◆ **Required work**
Return each entry unchanged.

Stored records:
******************************

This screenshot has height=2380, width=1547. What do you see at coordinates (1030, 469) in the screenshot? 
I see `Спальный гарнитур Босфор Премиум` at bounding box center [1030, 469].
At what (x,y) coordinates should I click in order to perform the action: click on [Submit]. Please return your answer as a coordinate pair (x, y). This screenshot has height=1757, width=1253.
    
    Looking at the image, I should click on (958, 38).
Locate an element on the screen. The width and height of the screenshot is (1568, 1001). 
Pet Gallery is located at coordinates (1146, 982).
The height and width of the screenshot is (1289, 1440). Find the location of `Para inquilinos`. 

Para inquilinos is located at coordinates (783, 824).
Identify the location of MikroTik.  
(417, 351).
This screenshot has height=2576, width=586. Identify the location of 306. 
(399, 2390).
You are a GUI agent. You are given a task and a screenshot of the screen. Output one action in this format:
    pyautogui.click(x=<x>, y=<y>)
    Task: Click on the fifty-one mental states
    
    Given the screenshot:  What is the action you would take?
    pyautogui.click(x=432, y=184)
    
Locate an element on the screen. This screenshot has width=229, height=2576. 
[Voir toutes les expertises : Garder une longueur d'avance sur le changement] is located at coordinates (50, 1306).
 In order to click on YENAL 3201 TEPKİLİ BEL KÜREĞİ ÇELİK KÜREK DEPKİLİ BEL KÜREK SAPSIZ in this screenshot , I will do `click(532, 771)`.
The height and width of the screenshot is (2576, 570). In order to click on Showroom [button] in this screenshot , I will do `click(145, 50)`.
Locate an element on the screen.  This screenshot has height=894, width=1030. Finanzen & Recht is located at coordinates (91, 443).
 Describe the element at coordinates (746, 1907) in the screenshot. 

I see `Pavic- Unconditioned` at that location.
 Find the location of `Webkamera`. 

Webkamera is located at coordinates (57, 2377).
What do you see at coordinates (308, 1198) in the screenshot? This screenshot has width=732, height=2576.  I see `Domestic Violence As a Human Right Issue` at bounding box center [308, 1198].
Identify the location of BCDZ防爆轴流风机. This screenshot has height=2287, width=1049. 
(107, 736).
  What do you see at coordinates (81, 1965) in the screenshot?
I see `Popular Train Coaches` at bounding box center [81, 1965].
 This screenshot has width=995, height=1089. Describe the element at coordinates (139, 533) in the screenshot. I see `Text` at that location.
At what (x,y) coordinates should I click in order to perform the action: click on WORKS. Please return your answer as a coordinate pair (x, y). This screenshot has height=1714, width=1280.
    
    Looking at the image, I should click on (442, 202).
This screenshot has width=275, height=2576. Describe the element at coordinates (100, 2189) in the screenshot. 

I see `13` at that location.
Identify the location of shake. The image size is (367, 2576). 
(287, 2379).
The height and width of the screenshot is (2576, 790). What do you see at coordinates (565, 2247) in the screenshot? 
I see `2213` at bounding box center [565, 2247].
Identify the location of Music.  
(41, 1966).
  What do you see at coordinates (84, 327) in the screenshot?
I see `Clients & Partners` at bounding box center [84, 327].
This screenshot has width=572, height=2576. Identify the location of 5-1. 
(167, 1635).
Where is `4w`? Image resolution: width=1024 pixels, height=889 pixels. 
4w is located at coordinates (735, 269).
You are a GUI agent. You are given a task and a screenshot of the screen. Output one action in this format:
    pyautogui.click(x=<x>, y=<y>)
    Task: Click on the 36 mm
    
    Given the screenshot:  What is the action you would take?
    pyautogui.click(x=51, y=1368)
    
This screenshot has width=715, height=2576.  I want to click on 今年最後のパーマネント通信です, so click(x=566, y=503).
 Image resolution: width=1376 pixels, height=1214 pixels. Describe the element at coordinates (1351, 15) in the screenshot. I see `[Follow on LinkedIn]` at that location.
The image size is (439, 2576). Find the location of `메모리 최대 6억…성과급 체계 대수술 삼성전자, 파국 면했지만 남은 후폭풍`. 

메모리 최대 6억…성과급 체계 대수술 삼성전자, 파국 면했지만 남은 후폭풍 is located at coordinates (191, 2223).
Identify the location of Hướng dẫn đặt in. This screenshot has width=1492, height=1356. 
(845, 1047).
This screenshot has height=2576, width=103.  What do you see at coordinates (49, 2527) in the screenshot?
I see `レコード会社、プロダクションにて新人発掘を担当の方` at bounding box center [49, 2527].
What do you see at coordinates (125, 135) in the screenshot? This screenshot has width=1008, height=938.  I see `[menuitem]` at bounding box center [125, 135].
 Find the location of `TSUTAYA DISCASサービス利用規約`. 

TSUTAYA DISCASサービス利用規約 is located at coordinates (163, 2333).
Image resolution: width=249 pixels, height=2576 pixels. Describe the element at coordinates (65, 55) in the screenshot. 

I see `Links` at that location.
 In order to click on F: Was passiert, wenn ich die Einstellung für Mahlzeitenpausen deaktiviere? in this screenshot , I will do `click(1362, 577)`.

******************************

◆ **Expected answer**
This screenshot has height=2380, width=1547. What do you see at coordinates (1030, 469) in the screenshot? 
I see `Спальный гарнитур Босфор Премиум` at bounding box center [1030, 469].
At what (x,y) coordinates should I click in order to perform the action: click on [Submit]. Please return your answer as a coordinate pair (x, y). This screenshot has height=1757, width=1253.
    
    Looking at the image, I should click on (958, 38).
Locate an element on the screen. The width and height of the screenshot is (1568, 1001). 
Pet Gallery is located at coordinates (1146, 982).
The height and width of the screenshot is (1289, 1440). Find the location of `Para inquilinos`. 

Para inquilinos is located at coordinates (783, 824).
Identify the location of MikroTik.  
(417, 351).
This screenshot has height=2576, width=586. Identify the location of 306. 
(399, 2390).
You are a GUI agent. You are given a task and a screenshot of the screen. Output one action in this format:
    pyautogui.click(x=<x>, y=<y>)
    Task: Click on the fifty-one mental states
    
    Given the screenshot:  What is the action you would take?
    pyautogui.click(x=432, y=184)
    
Locate an element on the screen. This screenshot has width=229, height=2576. 
[Voir toutes les expertises : Garder une longueur d'avance sur le changement] is located at coordinates (50, 1306).
 In order to click on YENAL 3201 TEPKİLİ BEL KÜREĞİ ÇELİK KÜREK DEPKİLİ BEL KÜREK SAPSIZ in this screenshot , I will do `click(532, 771)`.
The height and width of the screenshot is (2576, 570). In order to click on Showroom [button] in this screenshot , I will do `click(145, 50)`.
Locate an element on the screen.  This screenshot has height=894, width=1030. Finanzen & Recht is located at coordinates (91, 443).
 Describe the element at coordinates (746, 1907) in the screenshot. 

I see `Pavic- Unconditioned` at that location.
 Find the location of `Webkamera`. 

Webkamera is located at coordinates (57, 2377).
What do you see at coordinates (308, 1198) in the screenshot? This screenshot has width=732, height=2576.  I see `Domestic Violence As a Human Right Issue` at bounding box center [308, 1198].
Identify the location of BCDZ防爆轴流风机. This screenshot has height=2287, width=1049. 
(107, 736).
  What do you see at coordinates (81, 1965) in the screenshot?
I see `Popular Train Coaches` at bounding box center [81, 1965].
 This screenshot has width=995, height=1089. Describe the element at coordinates (139, 533) in the screenshot. I see `Text` at that location.
At what (x,y) coordinates should I click in order to perform the action: click on WORKS. Please return your answer as a coordinate pair (x, y). This screenshot has height=1714, width=1280.
    
    Looking at the image, I should click on (442, 202).
This screenshot has width=275, height=2576. Describe the element at coordinates (100, 2189) in the screenshot. 

I see `13` at that location.
Identify the location of shake. The image size is (367, 2576). 
(287, 2379).
The height and width of the screenshot is (2576, 790). What do you see at coordinates (565, 2247) in the screenshot? 
I see `2213` at bounding box center [565, 2247].
Identify the location of Music.  
(41, 1966).
  What do you see at coordinates (84, 327) in the screenshot?
I see `Clients & Partners` at bounding box center [84, 327].
This screenshot has width=572, height=2576. Identify the location of 5-1. 
(167, 1635).
Where is `4w`? Image resolution: width=1024 pixels, height=889 pixels. 
4w is located at coordinates (735, 269).
You are a GUI agent. You are given a task and a screenshot of the screen. Output one action in this format:
    pyautogui.click(x=<x>, y=<y>)
    Task: Click on the 36 mm
    
    Given the screenshot:  What is the action you would take?
    pyautogui.click(x=51, y=1368)
    
This screenshot has width=715, height=2576.  I want to click on 今年最後のパーマネント通信です, so click(x=566, y=503).
 Image resolution: width=1376 pixels, height=1214 pixels. Describe the element at coordinates (1351, 15) in the screenshot. I see `[Follow on LinkedIn]` at that location.
The image size is (439, 2576). Find the location of `메모리 최대 6억…성과급 체계 대수술 삼성전자, 파국 면했지만 남은 후폭풍`. 

메모리 최대 6억…성과급 체계 대수술 삼성전자, 파국 면했지만 남은 후폭풍 is located at coordinates (191, 2223).
Identify the location of Hướng dẫn đặt in. This screenshot has width=1492, height=1356. 
(845, 1047).
This screenshot has height=2576, width=103.  What do you see at coordinates (49, 2527) in the screenshot?
I see `レコード会社、プロダクションにて新人発掘を担当の方` at bounding box center [49, 2527].
What do you see at coordinates (125, 135) in the screenshot? This screenshot has width=1008, height=938.  I see `[menuitem]` at bounding box center [125, 135].
 Find the location of `TSUTAYA DISCASサービス利用規約`. 

TSUTAYA DISCASサービス利用規約 is located at coordinates (163, 2333).
Image resolution: width=249 pixels, height=2576 pixels. Describe the element at coordinates (65, 55) in the screenshot. 

I see `Links` at that location.
 In order to click on F: Was passiert, wenn ich die Einstellung für Mahlzeitenpausen deaktiviere? in this screenshot , I will do `click(1362, 577)`.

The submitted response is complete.